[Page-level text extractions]
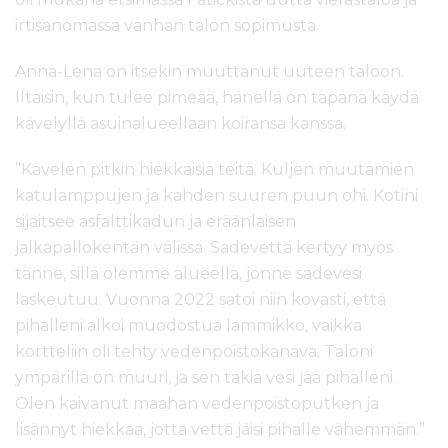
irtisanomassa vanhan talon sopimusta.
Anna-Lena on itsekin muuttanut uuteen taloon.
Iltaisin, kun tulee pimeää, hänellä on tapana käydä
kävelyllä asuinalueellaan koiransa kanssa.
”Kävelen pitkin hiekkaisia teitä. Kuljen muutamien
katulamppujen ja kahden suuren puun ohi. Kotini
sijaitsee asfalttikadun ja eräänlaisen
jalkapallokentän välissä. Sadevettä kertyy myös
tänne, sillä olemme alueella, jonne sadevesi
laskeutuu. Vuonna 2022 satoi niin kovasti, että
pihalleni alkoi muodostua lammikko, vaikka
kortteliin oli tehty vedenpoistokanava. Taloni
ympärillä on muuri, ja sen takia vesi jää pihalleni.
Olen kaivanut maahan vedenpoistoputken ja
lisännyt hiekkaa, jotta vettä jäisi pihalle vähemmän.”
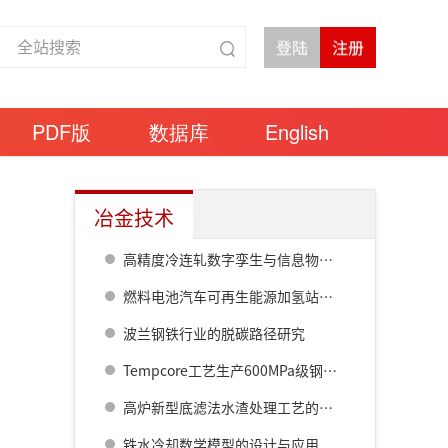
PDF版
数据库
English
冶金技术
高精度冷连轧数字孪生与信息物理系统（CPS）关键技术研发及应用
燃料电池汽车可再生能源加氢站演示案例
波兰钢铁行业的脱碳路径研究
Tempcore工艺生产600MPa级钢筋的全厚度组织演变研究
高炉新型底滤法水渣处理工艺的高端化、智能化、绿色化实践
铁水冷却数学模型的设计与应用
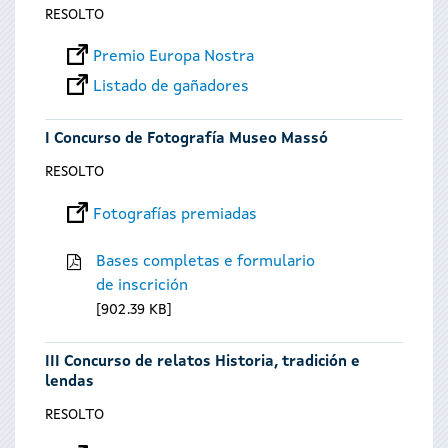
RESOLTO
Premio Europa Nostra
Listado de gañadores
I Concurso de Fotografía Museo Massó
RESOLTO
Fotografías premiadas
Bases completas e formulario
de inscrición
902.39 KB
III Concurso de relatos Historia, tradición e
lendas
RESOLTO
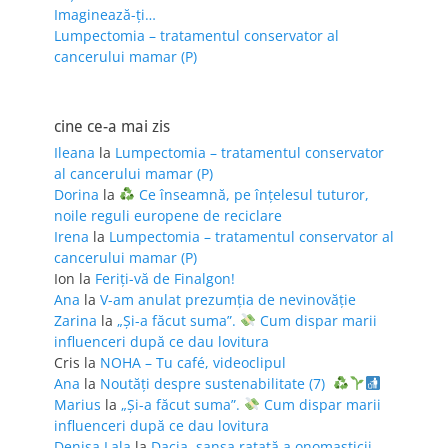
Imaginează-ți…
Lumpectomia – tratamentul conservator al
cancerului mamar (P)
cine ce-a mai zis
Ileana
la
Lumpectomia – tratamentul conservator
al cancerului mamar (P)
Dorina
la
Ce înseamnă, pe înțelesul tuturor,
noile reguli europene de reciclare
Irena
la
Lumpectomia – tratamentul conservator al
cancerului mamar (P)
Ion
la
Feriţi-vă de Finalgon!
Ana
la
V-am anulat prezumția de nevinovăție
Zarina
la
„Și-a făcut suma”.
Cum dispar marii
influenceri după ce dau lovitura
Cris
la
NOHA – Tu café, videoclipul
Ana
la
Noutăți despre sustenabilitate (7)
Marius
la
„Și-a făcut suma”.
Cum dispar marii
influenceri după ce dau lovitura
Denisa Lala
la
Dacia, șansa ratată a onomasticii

--

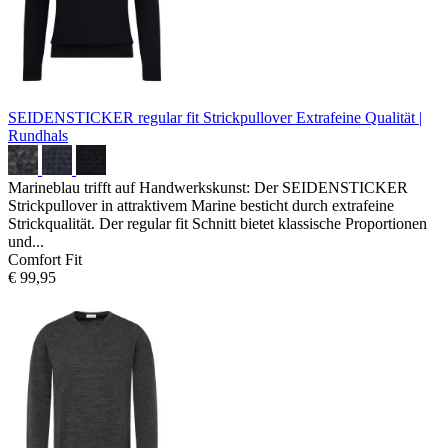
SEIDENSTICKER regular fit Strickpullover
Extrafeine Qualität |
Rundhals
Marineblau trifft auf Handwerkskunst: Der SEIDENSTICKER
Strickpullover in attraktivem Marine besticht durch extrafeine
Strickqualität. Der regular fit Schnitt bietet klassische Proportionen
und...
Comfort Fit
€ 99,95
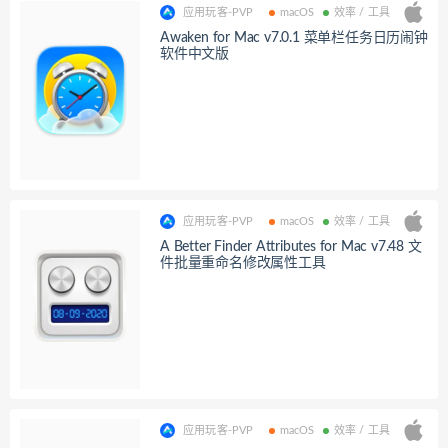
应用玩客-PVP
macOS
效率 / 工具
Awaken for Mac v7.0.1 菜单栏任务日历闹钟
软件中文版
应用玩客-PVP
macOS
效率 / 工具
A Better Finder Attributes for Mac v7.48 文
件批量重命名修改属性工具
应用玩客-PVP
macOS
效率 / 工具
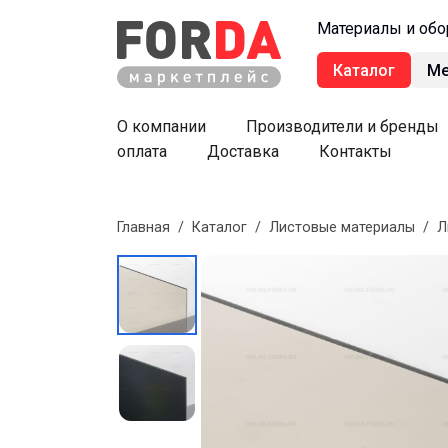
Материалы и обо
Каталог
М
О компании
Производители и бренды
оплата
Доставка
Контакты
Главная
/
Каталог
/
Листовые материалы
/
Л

§ **Work to be completed**:
All lines above holding the word "Concurso" make up the answer; copy each one.

§ **Result**:
I Concurso de Fotografía Museo Massó
III Concurso de relatos Historia, tradición e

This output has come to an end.